51 Tot staving van haar hogere voorziening werpt Rica Foods vijf middelen op, die respectievelijk betrekking hebben op:
– schending van artikel 109, lid 1, van het LGO-besluit, voorzover het Gerecht heeft erkend dat de gemeenschapsinstellingen een ruime beoordelingsbevoegdheid bezitten voor de toepassing van die bepaling;
– schending van de motiveringsplicht;
– schending van artikel 109, lid 1, van het LGO-besluit, voorzover het Gerecht de omstandigheden die de Commissie heeft aangevoerd ter rechtvaardiging van de vaststelling van de betrokken vrijwaringsmaatregel, ten onrechte heeft gekwalificeerd als „moeilijkheden” en een „verslechtering” in de zin van deze bepaling;
– schending van artikel 109, lid 2, van het LGO-besluit;
– schending van de preferentiële status van de LGO.

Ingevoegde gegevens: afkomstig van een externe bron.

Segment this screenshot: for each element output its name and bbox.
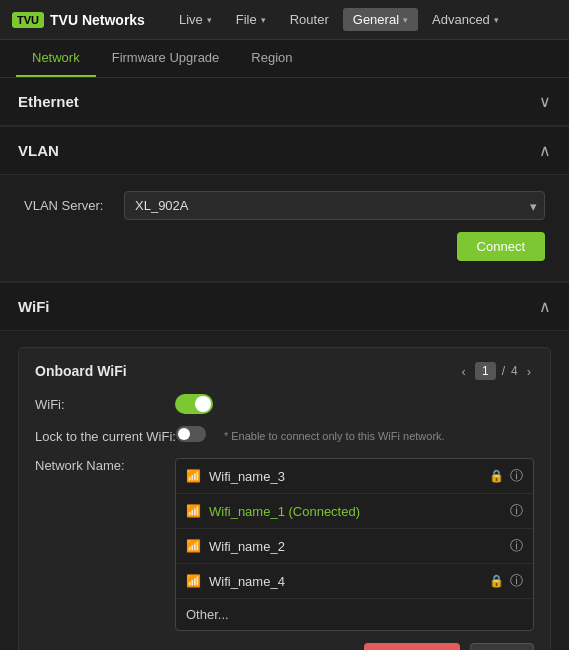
vlan-server-label: VLAN Server: [24,198,124,213]
nav-router-label: Router [290,12,329,27]
wifi-section-header[interactable]: WiFi ∧ [0,283,569,331]
lock-icon-1: 🔒 [489,469,504,483]
vlan-body: VLAN Server: XL_902A ▾ Connect [0,175,569,282]
network-name-4: Wifi_name_4 [209,574,489,589]
page-total: 4 [511,364,518,378]
network-name-3: Wifi_name_2 [209,539,510,554]
top-nav: TVU TVU Networks Live ▾ File ▾ Router Ge… [0,0,569,40]
subnav-region[interactable]: Region [235,40,308,77]
wifi-body: Onboard WiFi ‹ 1 / 4 › WiFi: [0,331,569,650]
network-other-item[interactable]: Other... [176,599,533,630]
wifi-card: Onboard WiFi ‹ 1 / 4 › WiFi: [18,347,551,650]
logo-area: TVU TVU Networks [12,12,145,28]
vlan-section-header[interactable]: VLAN ∧ [0,127,569,175]
network-name-row: Network Name: 📶 Wifi_name_3 🔒 ⓘ 📶 Wifi_n… [35,458,534,631]
nav-general-label: General [353,12,399,27]
vlan-btn-row: Connect [24,232,545,261]
wifi-toggle-row: WiFi: [35,394,534,414]
nav-item-router[interactable]: Router [280,8,339,31]
info-icon-3[interactable]: ⓘ [510,537,523,555]
sub-nav: Network Firmware Upgrade Region [0,40,569,78]
nav-file-label: File [236,12,257,27]
page-prev-button[interactable]: ‹ [459,364,469,379]
scan-row: Disconnect Scan [35,643,534,650]
wifi-signal-icon-3: 📶 [186,539,201,553]
lock-toggle-track[interactable] [176,426,206,442]
wifi-signal-icon-1: 📶 [186,469,201,483]
page-separator: / [502,364,505,378]
wifi-title: WiFi [18,298,50,315]
nav-general-chevron: ▾ [403,15,408,25]
wifi-signal-icon-4: 📶 [186,574,201,588]
main-content: Ethernet ∨ VLAN ∧ VLAN Server: XL_902A ▾… [0,78,569,650]
vlan-title: VLAN [18,142,59,159]
page-next-button[interactable]: › [524,364,534,379]
wifi-chevron-icon: ∧ [539,297,551,316]
vlan-select-wrapper: XL_902A ▾ [124,191,545,220]
network-name-label: Network Name: [35,458,175,473]
subnav-network[interactable]: Network [16,40,96,77]
ethernet-section-header[interactable]: Ethernet ∨ [0,78,569,126]
nav-item-live[interactable]: Live ▾ [169,8,222,31]
nav-item-file[interactable]: File ▾ [226,8,276,31]
nav-item-general[interactable]: General ▾ [343,8,418,31]
wifi-toggle-label: WiFi: [35,397,175,412]
nav-advanced-label: Advanced [432,12,490,27]
page-current: 1 [475,362,496,380]
logo-text: TVU Networks [50,12,145,28]
lock-toggle-label: Lock to the current WiFi: [35,429,176,444]
network-name-2: Wifi_name_1 (Connected) [209,504,510,519]
ethernet-chevron-icon: ∨ [539,92,551,111]
vlan-chevron-icon: ∧ [539,141,551,160]
info-icon-2[interactable]: ⓘ [510,502,523,520]
lock-hint: * Enable to connect only to this WiFi ne… [224,430,445,442]
nav-advanced-chevron: ▾ [494,15,499,25]
network-item-4[interactable]: 📶 Wifi_name_4 🔒 ⓘ [176,564,533,599]
nav-file-chevron: ▾ [261,15,266,25]
network-name-1: Wifi_name_3 [209,469,489,484]
nav-items: Live ▾ File ▾ Router General ▾ Advanced … [169,8,557,31]
scan-button[interactable]: Scan [470,643,534,650]
info-icon-4[interactable]: ⓘ [510,572,523,590]
nav-item-advanced[interactable]: Advanced ▾ [422,8,509,31]
network-item-2[interactable]: 📶 Wifi_name_1 (Connected) ⓘ [176,494,533,529]
subnav-firmware[interactable]: Firmware Upgrade [96,40,236,77]
wifi-card-title: Onboard WiFi [35,363,127,379]
vlan-server-select[interactable]: XL_902A [124,191,545,220]
wifi-toggle[interactable] [175,394,213,414]
disconnect-button[interactable]: Disconnect [364,643,460,650]
wifi-card-header: Onboard WiFi ‹ 1 / 4 › [35,362,534,380]
lock-toggle-row: Lock to the current WiFi: * Enable to co… [35,426,534,446]
info-icon-1[interactable]: ⓘ [510,467,523,485]
wifi-toggle-thumb [195,396,211,412]
wifi-signal-icon-2: 📶 [186,504,201,518]
ethernet-title: Ethernet [18,93,79,110]
lock-toggle-thumb [178,428,190,440]
vlan-connect-button[interactable]: Connect [457,232,545,261]
nav-live-label: Live [179,12,203,27]
wifi-toggle-track[interactable] [175,394,213,414]
vlan-server-row: VLAN Server: XL_902A ▾ [24,191,545,220]
pagination: ‹ 1 / 4 › [459,362,534,380]
network-item-1[interactable]: 📶 Wifi_name_3 🔒 ⓘ [176,459,533,494]
network-item-3[interactable]: 📶 Wifi_name_2 ⓘ [176,529,533,564]
lock-toggle[interactable] [176,426,214,446]
lock-icon-4: 🔒 [489,574,504,588]
logo-badge: TVU [12,12,44,28]
nav-live-chevron: ▾ [207,15,212,25]
network-list: 📶 Wifi_name_3 🔒 ⓘ 📶 Wifi_name_1 (Connect… [175,458,534,631]
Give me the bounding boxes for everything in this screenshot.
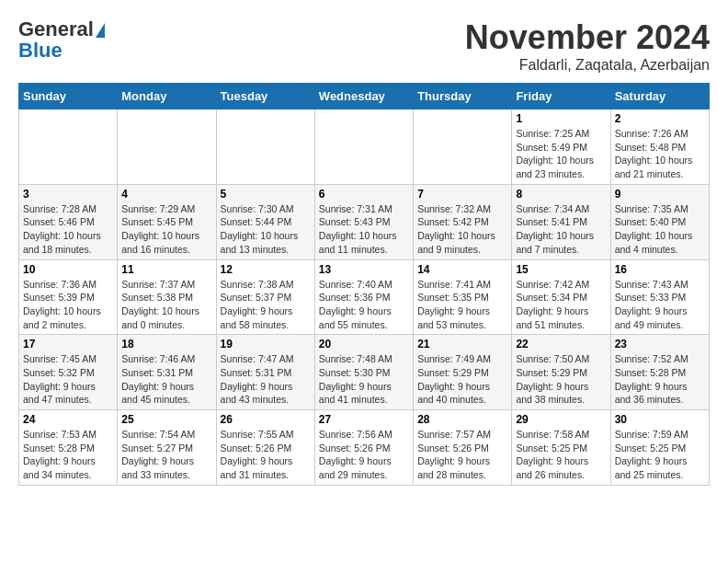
day-info: Sunrise: 7:50 AM Sunset: 5:29 PM Dayligh… bbox=[516, 352, 606, 407]
calendar-cell bbox=[19, 109, 118, 185]
month-title: November 2024 bbox=[465, 18, 710, 57]
day-number: 25 bbox=[121, 413, 211, 426]
day-number: 4 bbox=[121, 188, 211, 201]
calendar-cell: 4Sunrise: 7:29 AM Sunset: 5:45 PM Daylig… bbox=[118, 184, 216, 259]
day-info: Sunrise: 7:42 AM Sunset: 5:34 PM Dayligh… bbox=[516, 278, 606, 332]
weekday-header: Thursday bbox=[414, 84, 512, 109]
calendar-cell: 15Sunrise: 7:42 AM Sunset: 5:34 PM Dayli… bbox=[512, 259, 610, 335]
weekday-header: Sunday bbox=[19, 84, 118, 109]
calendar-cell: 26Sunrise: 7:55 AM Sunset: 5:26 PM Dayli… bbox=[216, 410, 314, 486]
day-number: 26 bbox=[221, 413, 311, 426]
calendar-cell: 20Sunrise: 7:48 AM Sunset: 5:30 PM Dayli… bbox=[314, 335, 413, 410]
weekday-header: Saturday bbox=[610, 84, 709, 109]
calendar-cell: 21Sunrise: 7:49 AM Sunset: 5:29 PM Dayli… bbox=[414, 335, 512, 410]
day-info: Sunrise: 7:45 AM Sunset: 5:32 PM Dayligh… bbox=[23, 352, 113, 407]
calendar-cell: 10Sunrise: 7:36 AM Sunset: 5:39 PM Dayli… bbox=[19, 259, 118, 335]
day-info: Sunrise: 7:48 AM Sunset: 5:30 PM Dayligh… bbox=[319, 352, 409, 407]
day-info: Sunrise: 7:36 AM Sunset: 5:39 PM Dayligh… bbox=[23, 278, 113, 332]
logo-text: General bbox=[18, 18, 105, 40]
calendar-cell: 19Sunrise: 7:47 AM Sunset: 5:31 PM Dayli… bbox=[216, 335, 314, 410]
day-number: 12 bbox=[221, 263, 311, 276]
calendar-week: 24Sunrise: 7:53 AM Sunset: 5:28 PM Dayli… bbox=[19, 410, 710, 486]
calendar-cell bbox=[118, 109, 216, 185]
day-number: 6 bbox=[319, 188, 409, 201]
day-number: 10 bbox=[23, 263, 113, 276]
calendar-cell: 28Sunrise: 7:57 AM Sunset: 5:26 PM Dayli… bbox=[414, 410, 512, 486]
day-info: Sunrise: 7:30 AM Sunset: 5:44 PM Dayligh… bbox=[221, 202, 311, 257]
day-info: Sunrise: 7:32 AM Sunset: 5:42 PM Dayligh… bbox=[417, 202, 507, 257]
calendar-cell: 3Sunrise: 7:28 AM Sunset: 5:46 PM Daylig… bbox=[19, 184, 118, 259]
calendar-cell: 30Sunrise: 7:59 AM Sunset: 5:25 PM Dayli… bbox=[610, 410, 709, 486]
day-number: 2 bbox=[615, 112, 705, 125]
page-header: General Blue November 2024 Faldarli, Zaq… bbox=[18, 18, 710, 74]
day-info: Sunrise: 7:40 AM Sunset: 5:36 PM Dayligh… bbox=[319, 278, 409, 332]
logo-blue: Blue bbox=[18, 39, 63, 63]
day-number: 16 bbox=[615, 263, 705, 276]
weekday-header: Friday bbox=[512, 84, 610, 109]
calendar-cell: 8Sunrise: 7:34 AM Sunset: 5:41 PM Daylig… bbox=[512, 184, 610, 259]
day-number: 20 bbox=[319, 338, 409, 350]
day-info: Sunrise: 7:47 AM Sunset: 5:31 PM Dayligh… bbox=[221, 352, 311, 407]
logo: General Blue bbox=[18, 18, 105, 63]
calendar-cell: 16Sunrise: 7:43 AM Sunset: 5:33 PM Dayli… bbox=[610, 259, 709, 335]
day-number: 3 bbox=[23, 188, 113, 201]
day-info: Sunrise: 7:35 AM Sunset: 5:40 PM Dayligh… bbox=[615, 202, 705, 257]
calendar-week: 1Sunrise: 7:25 AM Sunset: 5:49 PM Daylig… bbox=[19, 109, 710, 185]
calendar-cell bbox=[216, 109, 314, 185]
day-number: 29 bbox=[516, 413, 606, 426]
day-number: 11 bbox=[121, 263, 211, 276]
calendar-cell: 11Sunrise: 7:37 AM Sunset: 5:38 PM Dayli… bbox=[118, 259, 216, 335]
calendar-cell bbox=[314, 109, 413, 185]
day-info: Sunrise: 7:43 AM Sunset: 5:33 PM Dayligh… bbox=[615, 278, 705, 332]
day-info: Sunrise: 7:55 AM Sunset: 5:26 PM Dayligh… bbox=[221, 428, 311, 482]
calendar: SundayMondayTuesdayWednesdayThursdayFrid… bbox=[18, 83, 710, 486]
day-info: Sunrise: 7:25 AM Sunset: 5:49 PM Dayligh… bbox=[516, 127, 606, 181]
day-number: 9 bbox=[615, 188, 705, 201]
day-info: Sunrise: 7:57 AM Sunset: 5:26 PM Dayligh… bbox=[417, 428, 507, 482]
day-number: 18 bbox=[121, 338, 211, 350]
calendar-cell: 27Sunrise: 7:56 AM Sunset: 5:26 PM Dayli… bbox=[314, 410, 413, 486]
calendar-cell: 25Sunrise: 7:54 AM Sunset: 5:27 PM Dayli… bbox=[118, 410, 216, 486]
day-info: Sunrise: 7:52 AM Sunset: 5:28 PM Dayligh… bbox=[615, 352, 705, 407]
calendar-cell: 13Sunrise: 7:40 AM Sunset: 5:36 PM Dayli… bbox=[314, 259, 413, 335]
day-number: 1 bbox=[516, 112, 606, 125]
day-info: Sunrise: 7:26 AM Sunset: 5:48 PM Dayligh… bbox=[615, 127, 705, 181]
weekday-header: Wednesday bbox=[314, 84, 413, 109]
day-info: Sunrise: 7:59 AM Sunset: 5:25 PM Dayligh… bbox=[615, 428, 705, 482]
day-number: 8 bbox=[516, 188, 606, 201]
day-number: 7 bbox=[417, 188, 507, 201]
day-info: Sunrise: 7:53 AM Sunset: 5:28 PM Dayligh… bbox=[23, 428, 113, 482]
weekday-header: Monday bbox=[118, 84, 216, 109]
calendar-cell: 22Sunrise: 7:50 AM Sunset: 5:29 PM Dayli… bbox=[512, 335, 610, 410]
day-info: Sunrise: 7:46 AM Sunset: 5:31 PM Dayligh… bbox=[121, 352, 211, 407]
day-number: 14 bbox=[417, 263, 507, 276]
day-info: Sunrise: 7:58 AM Sunset: 5:25 PM Dayligh… bbox=[516, 428, 606, 482]
location: Faldarli, Zaqatala, Azerbaijan bbox=[465, 57, 710, 74]
calendar-cell bbox=[414, 109, 512, 185]
day-info: Sunrise: 7:41 AM Sunset: 5:35 PM Dayligh… bbox=[417, 278, 507, 332]
day-number: 17 bbox=[23, 338, 113, 350]
day-number: 24 bbox=[23, 413, 113, 426]
calendar-cell: 6Sunrise: 7:31 AM Sunset: 5:43 PM Daylig… bbox=[314, 184, 413, 259]
day-number: 23 bbox=[615, 338, 705, 350]
calendar-cell: 24Sunrise: 7:53 AM Sunset: 5:28 PM Dayli… bbox=[19, 410, 118, 486]
day-info: Sunrise: 7:37 AM Sunset: 5:38 PM Dayligh… bbox=[121, 278, 211, 332]
calendar-week: 17Sunrise: 7:45 AM Sunset: 5:32 PM Dayli… bbox=[19, 335, 710, 410]
day-info: Sunrise: 7:29 AM Sunset: 5:45 PM Dayligh… bbox=[121, 202, 211, 257]
calendar-cell: 9Sunrise: 7:35 AM Sunset: 5:40 PM Daylig… bbox=[610, 184, 709, 259]
calendar-cell: 7Sunrise: 7:32 AM Sunset: 5:42 PM Daylig… bbox=[414, 184, 512, 259]
calendar-cell: 12Sunrise: 7:38 AM Sunset: 5:37 PM Dayli… bbox=[216, 259, 314, 335]
calendar-cell: 23Sunrise: 7:52 AM Sunset: 5:28 PM Dayli… bbox=[610, 335, 709, 410]
calendar-cell: 2Sunrise: 7:26 AM Sunset: 5:48 PM Daylig… bbox=[610, 109, 709, 185]
calendar-cell: 17Sunrise: 7:45 AM Sunset: 5:32 PM Dayli… bbox=[19, 335, 118, 410]
calendar-cell: 5Sunrise: 7:30 AM Sunset: 5:44 PM Daylig… bbox=[216, 184, 314, 259]
day-info: Sunrise: 7:56 AM Sunset: 5:26 PM Dayligh… bbox=[319, 428, 409, 482]
day-number: 15 bbox=[516, 263, 606, 276]
day-number: 19 bbox=[221, 338, 311, 350]
calendar-cell: 29Sunrise: 7:58 AM Sunset: 5:25 PM Dayli… bbox=[512, 410, 610, 486]
day-number: 13 bbox=[319, 263, 409, 276]
calendar-body: 1Sunrise: 7:25 AM Sunset: 5:49 PM Daylig… bbox=[19, 109, 710, 486]
calendar-cell: 14Sunrise: 7:41 AM Sunset: 5:35 PM Dayli… bbox=[414, 259, 512, 335]
calendar-week: 10Sunrise: 7:36 AM Sunset: 5:39 PM Dayli… bbox=[19, 259, 710, 335]
calendar-cell: 1Sunrise: 7:25 AM Sunset: 5:49 PM Daylig… bbox=[512, 109, 610, 185]
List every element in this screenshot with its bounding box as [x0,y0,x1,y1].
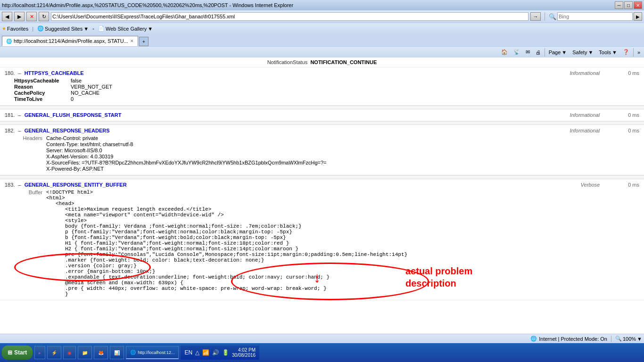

Het eerste middel, ontleend aan schending van artikel 109, lid 1, van het LGO-besluit en betreffende de omvang van de aan de gemeenschapsinstellingen toekomende beoordelingsbevoegdheid
52 Met haar eerste middel verwijt Rica Foods het Gerecht, de strekking van artikel 109, lid 1, van het LGO-besluit te hebben miskend door in punt 66 van het bestreden arrest te oordelen dat de Commissie over een ruime beoordelingsbevoegdheid beschikt voor de toepassing van deze bepaling. Aangezien dit lid een uitzondering vormt op het in artikel 101, lid 1, van dit besluit geponeerde beginsel, op grond waarvan het verboden is producten van oorsprong uit de LGO bij de invoer in de Gemeenschap aan douanerechten te onderwerpen, had het namelijk een strikte uitlegging moeten krijgen.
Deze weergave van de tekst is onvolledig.